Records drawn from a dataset
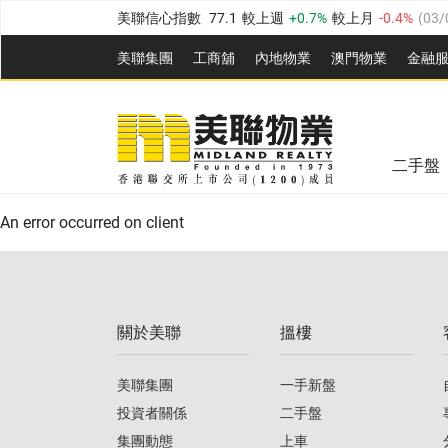
美聯信心指數
77.1
較上週
0.7%
較上月
-0.4%
(
03/
全港樓價指數
149.1
較上週
0%
較上月
0.4%
(
03/0
美聯集團
工商舖
內地物業
澳門物業
金融
港島樓價指數
157.4
較上週
-0.3%
較上月
-0.8%
(
03
美聯信心指數
77.1
較上週
0.7%
較上月
-0.4%
(
03/
九龍樓價指數
156.4
較上週
-0.1%
較上月
0.3%
(
03
全港樓價指數
149.1
較上週
0%
較上月
0.4%
(
03/0
新界樓價指數
134.8
較上週
0.1%
較上月
0.9%
(
0
二手盤
美聯信心指數
77.1
較上週
0.7%
較上月
-0.4%
(
03/
港島樓價指數
157.4
較上週
-0.3%
較上月
-0.8%
(
03
An error occurred on client
九龍樓價指數
156.4
較上週
-0.1%
較上月
0.3%
(
03
新界樓價指數
134.8
較上週
0.1%
較上月
0.9%
(
0
關於美聯
搵樓
美聯信心指數
77.1
較上週
0.7%
較上月
-0.4%
(
03/
美聯集團
一手新盤
投資者關係
二手盤
集團動態
上車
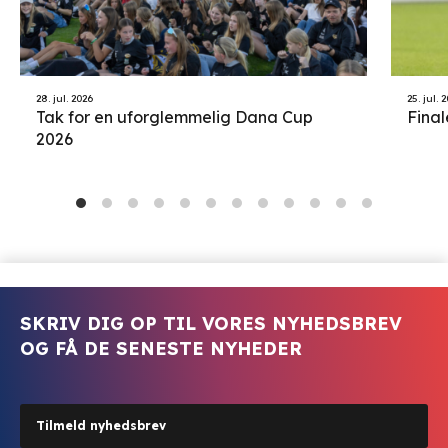
28. jul. 2026
25. jul. 
Tak for en uforglemmelig Dana Cup
Final
2026
SKRIV DIG OP TIL VORES NYHEDSBREV
OG FÅ DE SENESTE NYHEDER
Tilmeld nyhedsbrev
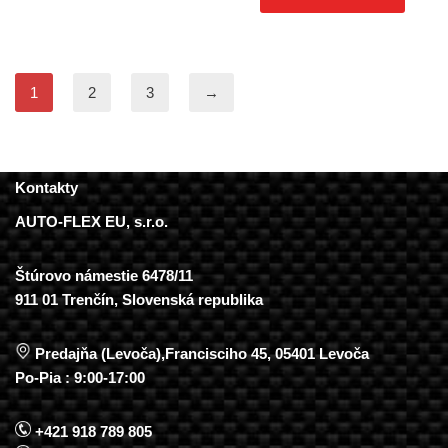
1
2
3
→
Kontakty
AUTO-FLEX EU, s.r.o.
Štúrovo námestie 6478/11
911 01 Trenčín, Slovenská republika
Predajňa (Levoča),Francisciho 45, 05401 Levoča
Po-Pia : 9:00-17:00
+421 918 789 805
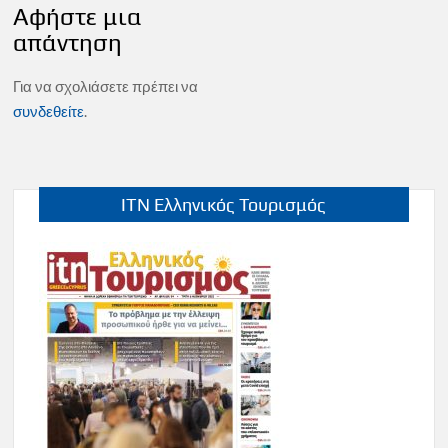
Αφήστε μια
απάντηση
Για να σχολιάσετε πρέπει να
συνδεθείτε
.
ITN Ελληνικός Τουρισμός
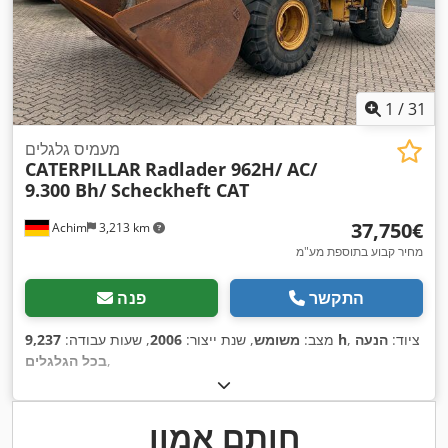
1
/
31
מעמיס גלגלים
CATERPILLAR
Radlader 962H/ AC/
9.300 Bh/ Scheckheft CAT
‏37,750 ‏€
Achim
3,213 km
מחיר קבוע בתוספת מע"מ
התקשר
פנה
, ציוד:
הנעה
9,237 h
מצב:
משומש
, שנת ייצור:
2006
, שעות עבודה:
,
בכל הגלגלים
חותם אמון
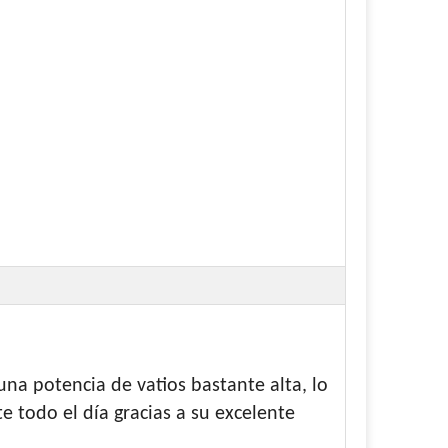
una potencia de vatios bastante alta, lo
e todo el día gracias a su excelente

__Try it__.
Word for word, set down each record shown above, omitting the pictures.

__Task response__.
美聯信心指數
77.1
較上週
0.7%
較上月
-0.4%
(
03/
全港樓價指數
149.1
較上週
0%
較上月
0.4%
(
03/0
美聯集團
工商舖
內地物業
澳門物業
金融
港島樓價指數
157.4
較上週
-0.3%
較上月
-0.8%
(
03
美聯信心指數
77.1
較上週
0.7%
較上月
-0.4%
(
03/
九龍樓價指數
156.4
較上週
-0.1%
較上月
0.3%
(
03
全港樓價指數
149.1
較上週
0%
較上月
0.4%
(
03/0
新界樓價指數
134.8
較上週
0.1%
較上月
0.9%
(
0
二手盤
美聯信心指數
77.1
較上週
0.7%
較上月
-0.4%
(
03/
港島樓價指數
157.4
較上週
-0.3%
較上月
-0.8%
(
03
An error occurred on client
九龍樓價指數
156.4
較上週
-0.1%
較上月
0.3%
(
03
新界樓價指數
134.8
較上週
0.1%
較上月
0.9%
(
0
關於美聯
搵樓
美聯信心指數
77.1
較上週
0.7%
較上月
-0.4%
(
03/
美聯集團
一手新盤
投資者關係
二手盤
集團動態
上車
28. jul. 2026
25. jul. 
Tak for en uforglemmelig Dana Cup
Final
2026
SKRIV DIG OP TIL VORES NYHEDSBREV
OG FÅ DE SENESTE NYHEDER
Tilmeld nyhedsbrev
1
2
3
→
Kontakty
AUTO-FLEX EU, s.r.o.
Štúrovo námestie 6478/11
911 01 Trenčín, Slovenská republika
Predajňa (Levoča),Francisciho 45, 05401 Levoča
Po-Pia : 9:00-17:00
+421 918 789 805
Αφήστε μια
απάντηση
Για να σχολιάσετε πρέπει να
συνδεθείτε
.
ITN Ελληνικός Τουρισμός
1
/
31
מעמיס גלגלים
CATERPILLAR
Radlader 962H/ AC/
9.300 Bh/ Scheckheft CAT
‏37,750 ‏€
Achim
3,213 km
מחיר קבוע בתוספת מע"מ
התקשר
פנה
, ציוד:
הנעה
9,237 h
מצב:
משומש
, שנת ייצור:
2006
, שעות עבודה:
,
בכל הגלגלים
חותם אמון
una potencia de vatios bastante alta, lo
e todo el día gracias a su excelente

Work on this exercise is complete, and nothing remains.